(Beginning of DATA SUPPLIED)
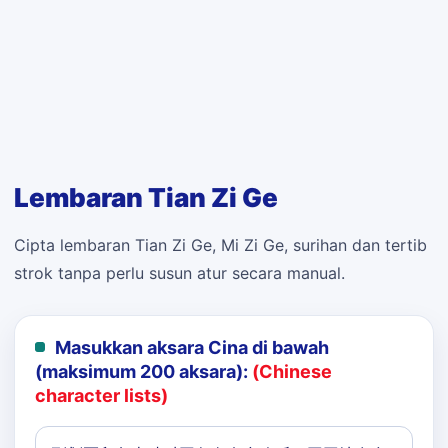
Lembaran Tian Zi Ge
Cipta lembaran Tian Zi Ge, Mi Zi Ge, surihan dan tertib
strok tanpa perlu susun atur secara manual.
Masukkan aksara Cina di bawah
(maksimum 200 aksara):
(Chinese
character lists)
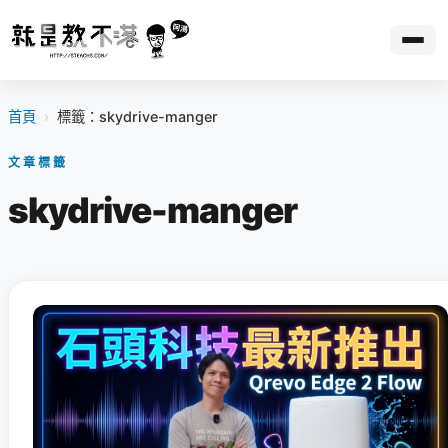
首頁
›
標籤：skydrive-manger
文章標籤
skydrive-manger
(End of DATA SUPPLIED)
(Beginning of DATA SUPPLIED)
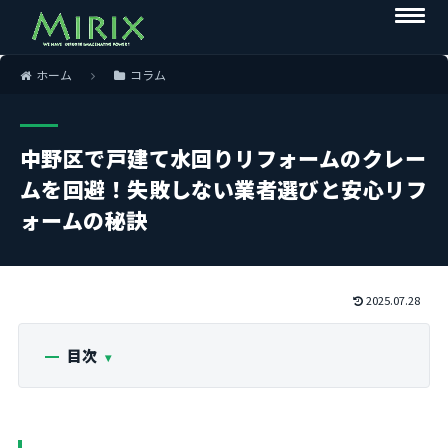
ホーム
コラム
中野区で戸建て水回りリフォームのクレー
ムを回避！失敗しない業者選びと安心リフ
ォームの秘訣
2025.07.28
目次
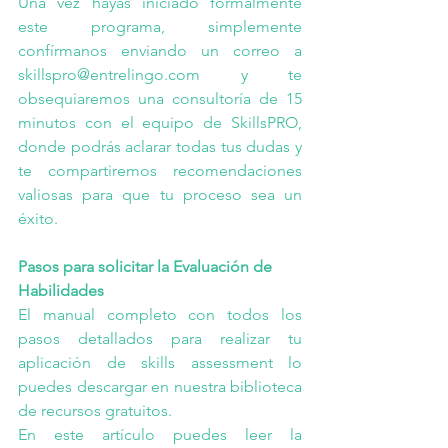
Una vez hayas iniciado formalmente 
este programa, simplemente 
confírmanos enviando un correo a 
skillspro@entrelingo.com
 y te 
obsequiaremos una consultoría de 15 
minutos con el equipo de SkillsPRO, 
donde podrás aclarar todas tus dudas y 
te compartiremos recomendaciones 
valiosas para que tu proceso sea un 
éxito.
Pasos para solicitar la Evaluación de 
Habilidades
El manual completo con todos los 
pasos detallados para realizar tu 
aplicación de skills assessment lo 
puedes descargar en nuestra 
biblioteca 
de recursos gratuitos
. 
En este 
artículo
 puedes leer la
(End of DATA SUPPLIED)
_TASK PROMPT_: Of the lines above, retype only those from the line containing "pasos detallados para realizar tu" through the line containing "puedes leer la", including both, exactly.

_SOLUTION BELOW_:
pasos detallados para realizar tu 
aplicación de skills assessment lo 
puedes descargar en nuestra 
biblioteca 
de recursos gratuitos
. 
En este 
artículo
 puedes leer la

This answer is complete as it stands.